WASHINGTON, D.C. - The U.S. Senate on Thursday unanimously passed U.S. Sen. Sherrod Brown's bipartisan bill to keep illegal fentanyl out of Ohio, sending it to President Donald Trump's desk to become law.
Passage of the bill comes just as the Centers for Disease Control and Prevention released new data showing Ohio had the second-highest death rate by drug overdose in the U.S in 2016.
After months of Brown and law enforcement groups calling for passage of Brown's bill, Brown joined his colleague Sen. Ed Markey, D-Massachusetts, to force a vote on the legislation, which will help law enforcement detect fentanyl before it enters the U.S.
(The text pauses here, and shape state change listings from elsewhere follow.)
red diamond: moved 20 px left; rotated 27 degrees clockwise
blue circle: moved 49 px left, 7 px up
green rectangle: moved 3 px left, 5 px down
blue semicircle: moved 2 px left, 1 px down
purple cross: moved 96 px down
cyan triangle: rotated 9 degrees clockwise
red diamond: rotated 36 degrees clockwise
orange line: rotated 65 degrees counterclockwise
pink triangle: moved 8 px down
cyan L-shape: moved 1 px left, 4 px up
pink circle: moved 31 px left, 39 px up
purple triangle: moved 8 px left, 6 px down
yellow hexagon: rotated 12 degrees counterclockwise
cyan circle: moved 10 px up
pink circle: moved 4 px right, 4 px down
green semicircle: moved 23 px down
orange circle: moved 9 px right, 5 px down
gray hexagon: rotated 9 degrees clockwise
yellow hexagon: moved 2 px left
The bill had already passed in the U.S. House of Representatives, and now goes to Trump's desk for his signature. Brown's INTERDICT Act will provide U.S. Customs and Border Protection with additional hi-tech screening equipment and lab resources to detect fentanyl before it enters the U.S.
“Ohioans are dying from overdoses at the second-highest rate in the country. Families are being torn apart. Children are losing parents. Parents are losing sons and daughters. And we know fentanyl is one of the main culprits,” said Brown. “I urge President Trump to sign our bipartisan bill into law immediately, so we can give law enforcement the tools they need to keep this drug out of Ohio and off our streets.”
This week, the Fraternal Order of Police sent a letter to Senate leadership calling for passage of Brown's bill to help law enforcement officers as they work to keep deadly synthetic opioids from entering the country. Brown's bill is also supported by U.S. Sen. Rob Portman, R-OH, and Brown is supporting Portman's STOP Act, which is also endorsed by law enforcement. The two bills work together to help block the deadly synthetic opioid from reaching Ohio communities.
During a Senate Finance Committee Hearing in October, Brown secured a commitment from CBP Commissioner Kevin McAleenan to work with Brown to make sure customs agents have the equipment to identify fentanyl and keep the deadly drug out of Ohio.
Brown's bill will authorize $15 million for hundreds of new screening devices, laboratory equipment, facilities, and personnel for 24x7 lab support. The money will be used to:
- Provide more portable chemical screening devices at ports of entry and mail and express consignment facilities and additional fixed chemical screening devices available in CBP laboratories.
- Provide CBP with sufficient resources, personnel, and facilities — including scientists available during all operational hours — to interpret screening test results from the field.
Providing CBP with more screening devices and lab support will not only stop more Fentanyl from coming into the U.S., it will also protect more agents in the field from exposure to dangerous substances.